Can I invite my single parent ( non-EU citizen ) to live with me long term in Germany or any other EU country if i am a German citizen? 

She's financially dependent on me. I'll pay for all here expenses here. Is it possible? 

Really appreciate your help!


----------



## Bevdeforges (Nov 16, 2007)

In some EU states, you would have to be able to show that she is a "member of your household" (which includes proving that she is financial dependent on you). Not sure of the exact rules in Germany, but in another EU state, you might be asked to demonstrate that you are "exercising your Freedom of Movement rights" in living in the other state.
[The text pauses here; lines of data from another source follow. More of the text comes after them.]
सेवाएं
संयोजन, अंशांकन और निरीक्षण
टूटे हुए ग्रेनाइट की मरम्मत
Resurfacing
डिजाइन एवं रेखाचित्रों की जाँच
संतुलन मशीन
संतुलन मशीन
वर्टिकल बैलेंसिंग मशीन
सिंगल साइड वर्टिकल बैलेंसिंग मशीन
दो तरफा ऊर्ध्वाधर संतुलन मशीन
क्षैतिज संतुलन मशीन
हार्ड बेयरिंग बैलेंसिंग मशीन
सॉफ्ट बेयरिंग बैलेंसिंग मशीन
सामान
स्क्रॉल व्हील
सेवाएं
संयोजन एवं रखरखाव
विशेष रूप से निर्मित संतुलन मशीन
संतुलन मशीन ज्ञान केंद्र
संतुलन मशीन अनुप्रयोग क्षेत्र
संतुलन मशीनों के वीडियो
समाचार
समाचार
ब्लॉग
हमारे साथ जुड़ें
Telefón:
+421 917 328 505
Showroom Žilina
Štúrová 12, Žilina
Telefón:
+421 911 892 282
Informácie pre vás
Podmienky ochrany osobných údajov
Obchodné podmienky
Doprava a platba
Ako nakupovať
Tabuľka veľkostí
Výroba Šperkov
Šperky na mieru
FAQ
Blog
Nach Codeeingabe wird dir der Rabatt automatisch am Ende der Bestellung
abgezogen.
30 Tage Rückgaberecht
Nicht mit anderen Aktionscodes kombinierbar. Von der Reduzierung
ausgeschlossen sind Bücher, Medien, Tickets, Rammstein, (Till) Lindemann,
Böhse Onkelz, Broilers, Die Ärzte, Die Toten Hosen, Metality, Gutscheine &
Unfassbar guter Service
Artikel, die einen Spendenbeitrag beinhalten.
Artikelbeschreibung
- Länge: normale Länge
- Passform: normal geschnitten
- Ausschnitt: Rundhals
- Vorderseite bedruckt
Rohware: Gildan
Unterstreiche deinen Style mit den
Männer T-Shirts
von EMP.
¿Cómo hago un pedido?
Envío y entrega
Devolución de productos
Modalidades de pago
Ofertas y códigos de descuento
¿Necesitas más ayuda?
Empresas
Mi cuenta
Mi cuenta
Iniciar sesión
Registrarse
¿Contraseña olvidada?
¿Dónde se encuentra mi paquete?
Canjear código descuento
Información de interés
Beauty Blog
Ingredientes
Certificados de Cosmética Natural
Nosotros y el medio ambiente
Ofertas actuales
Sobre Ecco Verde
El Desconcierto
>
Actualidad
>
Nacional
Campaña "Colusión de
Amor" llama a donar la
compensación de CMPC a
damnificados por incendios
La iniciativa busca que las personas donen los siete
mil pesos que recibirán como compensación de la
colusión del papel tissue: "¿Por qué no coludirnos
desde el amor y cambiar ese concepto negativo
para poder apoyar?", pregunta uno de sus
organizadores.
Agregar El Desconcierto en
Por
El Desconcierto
Usually means you show what you are doing there (typically, that you have a job there, or are a student or retired with a pension to support yourself and your other family members - plus you may need to show that you have health insurance for yourself and your dependent family member).


----------



## Harry Moles (11 mo ago)

Regarding Germany, what does the Ausländerbehörde say - have you asked them?


----------



## *Sunshine* (Mar 13, 2016)

awesomedude_na said:


> Can I invite my single parent ( non-EU citizen ) to live with me long term in Germany or any other EU country if i am a German citizen?


In Germany it is possible for foreign parents of *minor* German citizens to obtain a residence permit for Germany. Since hou state that your parents is dependent on you, I'm assuming you're over 18 and, therefore, this route is not available to you.

The only option for foreign parents of German adults is §36 Abs 2 AufenthG and the requirements are exceptionally high. You can ask your local ABH, however, don't be surprised if they say you don't have a chance. 

Keep in mind that comprehensive private health insurance is about 800€/month.


----------